DIRECTIONS FOR THIS TASK ▸
Would you transcribe the listing exactly as it stands, minus any images?

RECORDS PROVIDED ▸
-=-=-
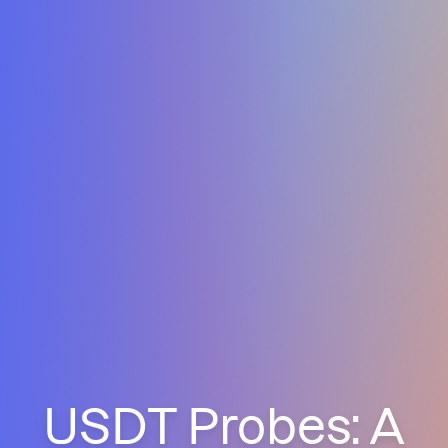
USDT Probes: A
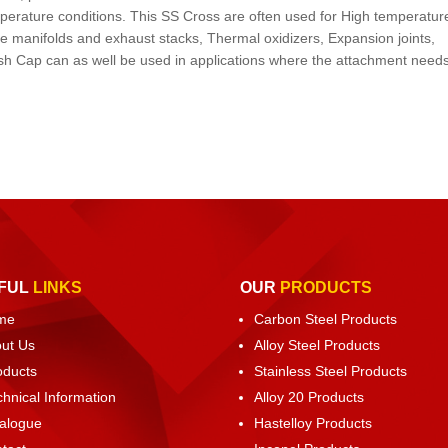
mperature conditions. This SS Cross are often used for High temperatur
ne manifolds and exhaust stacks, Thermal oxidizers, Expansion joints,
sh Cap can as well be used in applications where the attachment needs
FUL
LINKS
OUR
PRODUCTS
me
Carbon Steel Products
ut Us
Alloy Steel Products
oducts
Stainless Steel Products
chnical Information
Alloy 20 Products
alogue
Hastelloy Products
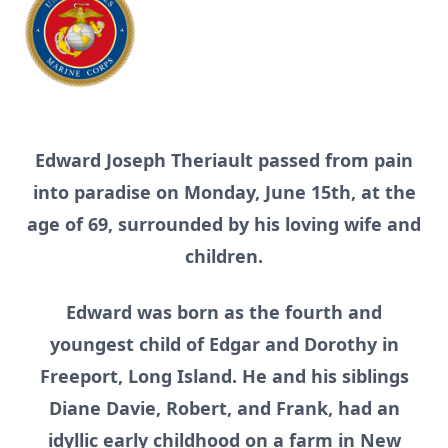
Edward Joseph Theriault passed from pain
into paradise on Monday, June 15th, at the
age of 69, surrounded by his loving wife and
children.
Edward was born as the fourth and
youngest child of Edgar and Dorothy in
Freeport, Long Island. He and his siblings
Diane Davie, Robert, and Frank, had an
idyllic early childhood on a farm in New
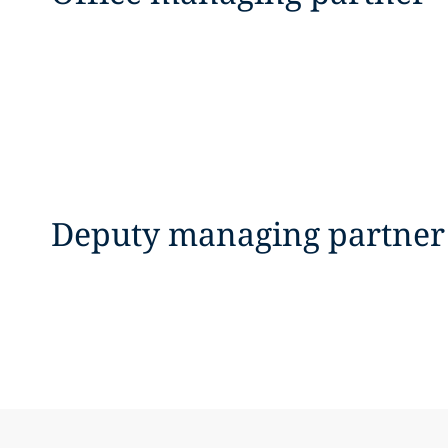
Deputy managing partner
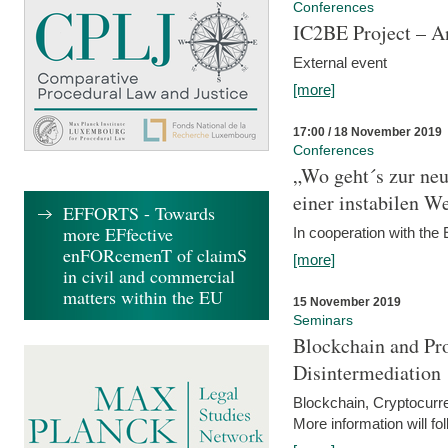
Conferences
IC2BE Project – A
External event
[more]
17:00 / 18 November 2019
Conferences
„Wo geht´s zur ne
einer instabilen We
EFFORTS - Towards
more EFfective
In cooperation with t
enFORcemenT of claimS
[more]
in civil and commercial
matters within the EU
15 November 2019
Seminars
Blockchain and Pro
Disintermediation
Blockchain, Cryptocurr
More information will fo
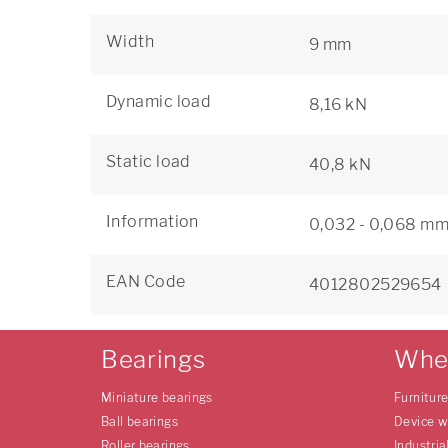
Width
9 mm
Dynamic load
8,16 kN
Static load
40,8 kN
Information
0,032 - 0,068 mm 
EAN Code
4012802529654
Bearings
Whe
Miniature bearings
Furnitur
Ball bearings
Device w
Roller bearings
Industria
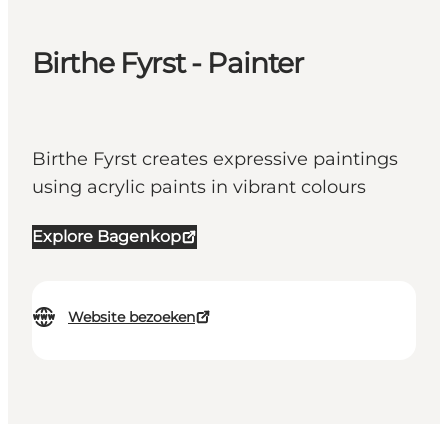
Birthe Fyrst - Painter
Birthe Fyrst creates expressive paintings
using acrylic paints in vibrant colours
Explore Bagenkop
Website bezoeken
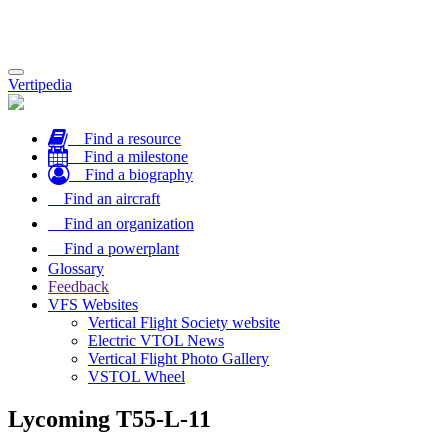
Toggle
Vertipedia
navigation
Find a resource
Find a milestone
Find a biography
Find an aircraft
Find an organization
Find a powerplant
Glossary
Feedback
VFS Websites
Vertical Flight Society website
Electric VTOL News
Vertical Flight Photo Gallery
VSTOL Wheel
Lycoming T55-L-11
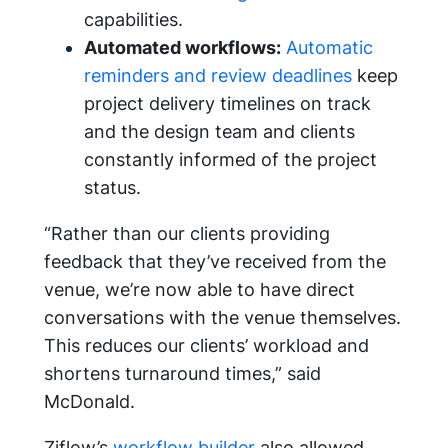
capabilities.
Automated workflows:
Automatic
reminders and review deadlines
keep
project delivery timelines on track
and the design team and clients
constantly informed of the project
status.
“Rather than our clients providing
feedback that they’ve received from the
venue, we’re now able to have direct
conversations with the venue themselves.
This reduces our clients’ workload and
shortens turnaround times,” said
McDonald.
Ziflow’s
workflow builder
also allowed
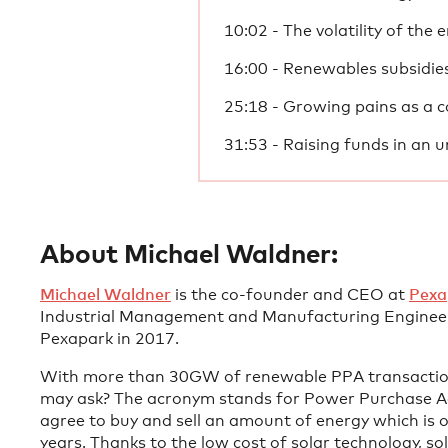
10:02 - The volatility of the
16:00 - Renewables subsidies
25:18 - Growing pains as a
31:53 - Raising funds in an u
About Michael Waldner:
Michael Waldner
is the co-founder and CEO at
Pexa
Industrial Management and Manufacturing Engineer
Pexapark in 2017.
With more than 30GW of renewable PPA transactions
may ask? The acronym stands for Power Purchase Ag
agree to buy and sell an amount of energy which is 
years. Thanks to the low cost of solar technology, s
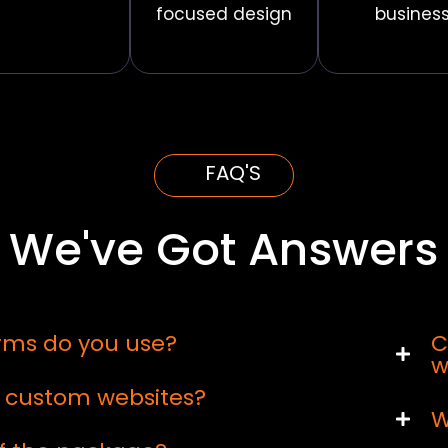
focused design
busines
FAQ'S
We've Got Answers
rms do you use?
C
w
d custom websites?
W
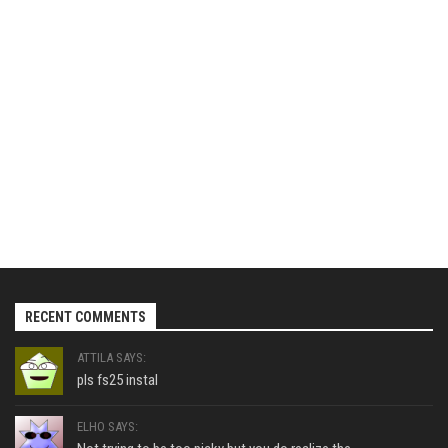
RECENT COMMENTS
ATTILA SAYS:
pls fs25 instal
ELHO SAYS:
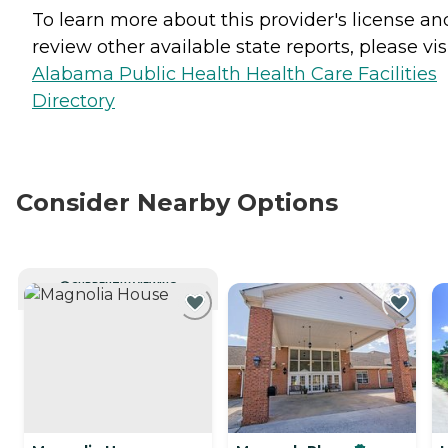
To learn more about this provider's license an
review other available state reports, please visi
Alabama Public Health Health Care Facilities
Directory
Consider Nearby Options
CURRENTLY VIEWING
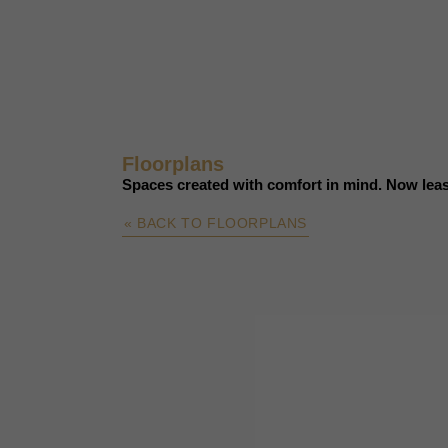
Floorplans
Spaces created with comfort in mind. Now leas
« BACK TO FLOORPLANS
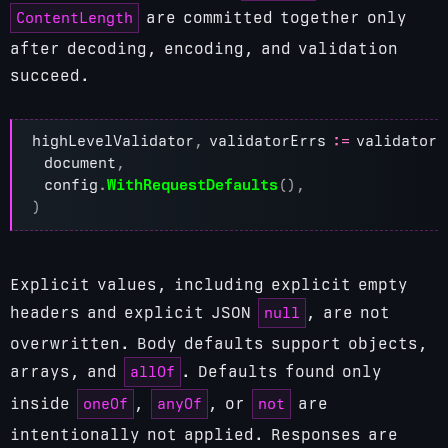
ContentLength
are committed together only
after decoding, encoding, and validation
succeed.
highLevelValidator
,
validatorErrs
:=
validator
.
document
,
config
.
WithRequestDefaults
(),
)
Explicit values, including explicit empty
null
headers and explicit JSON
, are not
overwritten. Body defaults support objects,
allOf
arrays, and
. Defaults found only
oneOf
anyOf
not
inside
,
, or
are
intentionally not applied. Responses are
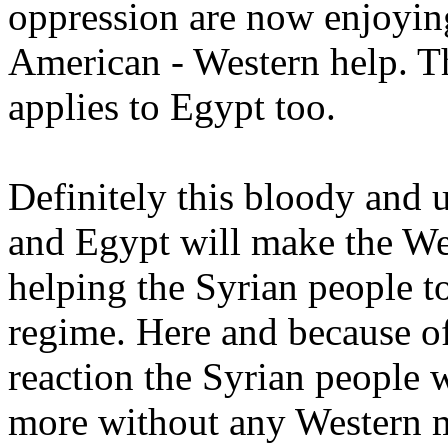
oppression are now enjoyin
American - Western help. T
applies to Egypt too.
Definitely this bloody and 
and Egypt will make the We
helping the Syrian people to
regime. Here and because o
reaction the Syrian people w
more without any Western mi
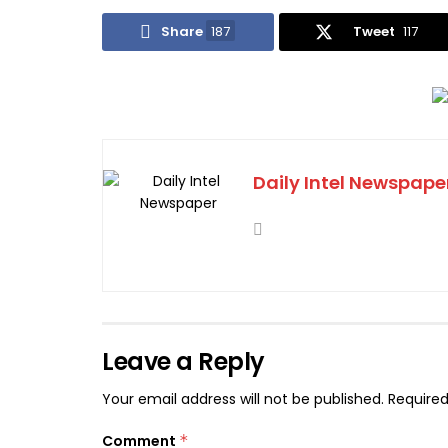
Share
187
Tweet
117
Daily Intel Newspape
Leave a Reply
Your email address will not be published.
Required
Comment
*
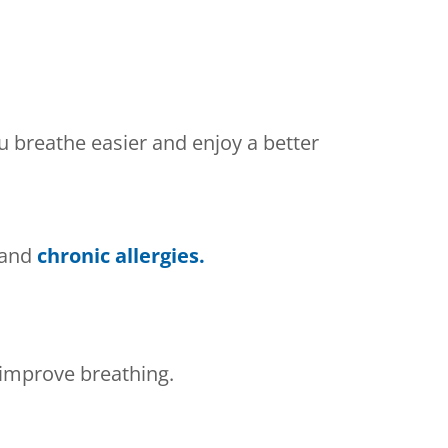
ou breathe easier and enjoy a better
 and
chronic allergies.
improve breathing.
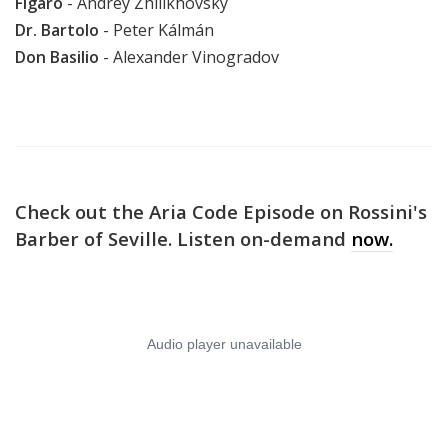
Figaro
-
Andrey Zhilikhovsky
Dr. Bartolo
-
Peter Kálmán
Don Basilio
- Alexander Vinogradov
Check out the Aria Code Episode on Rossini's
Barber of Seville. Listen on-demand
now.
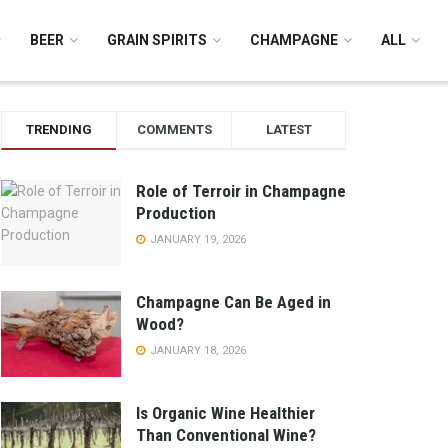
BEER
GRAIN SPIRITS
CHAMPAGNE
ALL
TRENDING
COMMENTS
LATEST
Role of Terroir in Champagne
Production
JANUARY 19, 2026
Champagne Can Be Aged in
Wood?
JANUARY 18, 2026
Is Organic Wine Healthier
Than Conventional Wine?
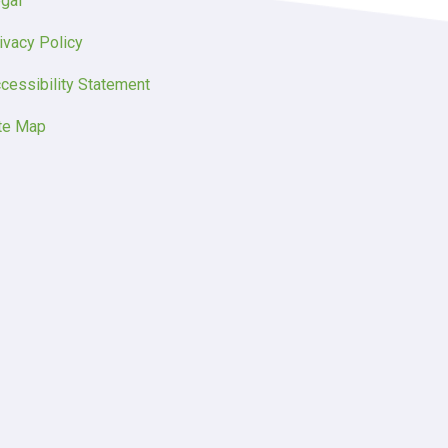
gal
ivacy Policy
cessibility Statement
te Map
-=-=-
SOLUTION TO THIS EXERCISE ▸
USDT Probes: A
mperature conditions. This SS Cross are often used for High temperatur
ne manifolds and exhaust stacks, Thermal oxidizers, Expansion joints,
sh Cap can as well be used in applications where the attachment needs
FUL
LINKS
OUR
PRODUCTS
me
Carbon Steel Products
ut Us
Alloy Steel Products
oducts
Stainless Steel Products
chnical Information
Alloy 20 Products
alogue
Hastelloy Products
Edward Joseph Theriault passed from pain
into paradise on Monday, June 15th, at the
age of 69, surrounded by his loving wife and
children.
Edward was born as the fourth and
youngest child of Edgar and Dorothy in
Freeport, Long Island. He and his siblings
Diane Davie, Robert, and Frank, had an
idyllic early childhood on a farm in New
Deputy managing partner
Conferences
IC2BE Project – A
External event
[more]
17:00 / 18 November 2019
Conferences
„Wo geht´s zur ne
einer instabilen We
EFFORTS - Towards
more EFfective
In cooperation with t
enFORcemenT of claimS
[more]
in civil and commercial
matters within the EU
15 November 2019
Seminars
Blockchain and Pro
Disintermediation
Blockchain, Cryptocurr
More information will fo
Width
9 mm
Dynamic load
8,16 kN
Static load
40,8 kN
Information
0,032 - 0,068 mm 
EAN Code
4012802529654
Bearings
Whe
Miniature bearings
Furnitur
Ball bearings
Device w
Roller bearings
Industria
Birthe Fyrst - Painter
Birthe Fyrst creates expressive paintings
using acrylic paints in vibrant colours
Explore Bagenkop
Website bezoeken
Toggle
Vertipedia
navigation
Find a resource
Find a milestone
Find a biography
Find an aircraft
Find an organization
Find a powerplant
Glossary
Feedback
VFS Websites
Vertical Flight Society website
Electric VTOL News
Vertical Flight Photo Gallery
VSTOL Wheel
Lycoming T55-L-11
capabilities.
Automated workflows:
Automatic
reminders and review deadlines
keep
project delivery timelines on track
and the design team and clients
constantly informed of the project
status.
“Rather than our clients providing
feedback that they’ve received from the
venue, we’re now able to have direct
conversations with the venue themselves.
This reduces our clients’ workload and
shortens turnaround times,” said
McDonald.
Ziflow’s
workflow builder
also allowed
10:02 - The volatility of the
16:00 - Renewables subsidies
25:18 - Growing pains as a
31:53 - Raising funds in an u
About Michael Waldner:
Michael Waldner
is the co-founder and CEO at
Pexa
Industrial Management and Manufacturing Engineer
Pexapark in 2017.
With more than 30GW of renewable PPA transactions
may ask? The acronym stands for Power Purchase Ag
agree to buy and sell an amount of energy which is 
years. Thanks to the low cost of solar technology, s
focused design
busines
FAQ'S
We've Got Answers
rms do you use?
C
w
d custom websites?
W
RECENT COMMENTS
ATTILA SAYS:
pls fs25 instal
ELHO SAYS:
To learn more about this provider's license an
review other available state reports, please visi
Alabama Public Health Health Care Facilities
Directory
Consider Nearby Options
CURRENTLY VIEWING
Floorplans
Spaces created with comfort in mind. Now leas
« BACK TO FLOORPLANS
ContentLength
are committed together only
after decoding, encoding, and validation
succeed.
highLevelValidator
,
validatorErrs
:=
validator
.
document
,
config
.
WithRequestDefaults
(),
)
Explicit values, including explicit empty
null
headers and explicit JSON
, are not
overwritten. Body defaults support objects,
allOf
arrays, and
. Defaults found only
oneOf
anyOf
not
inside
,
, or
are
intentionally not applied. Responses are
oppression are now enjoyin
American - Western help. T
applies to Egypt too.
Definitely this bloody and 
and Egypt will make the We
helping the Syrian people to
regime. Here and because o
reaction the Syrian people w
more without any Western mi
Share
187
Tweet
117
Daily Intel Newspape
Leave a Reply
Your email address will not be published.
Required
Comment
*
ou breathe easier and enjoy a better
 and
chronic allergies.
improve breathing.
Figaro
-
Andrey Zhilikhovsky
Dr. Bartolo
-
Peter Kálmán
Don Basilio
- Alexander Vinogradov
Check out the Aria Code Episode on Rossini's
Barber of Seville. Listen on-demand
now.
BEER
GRAIN SPIRITS
CHAMPAGNE
ALL
TRENDING
COMMENTS
LATEST
Role of Terroir in Champagne
Production
JANUARY 19, 2026
Champagne Can Be Aged in
Wood?
JANUARY 18, 2026
Is Organic Wine Healthier
Than Conventional Wine?
gal
ivacy Policy
cessibility Statement
te Map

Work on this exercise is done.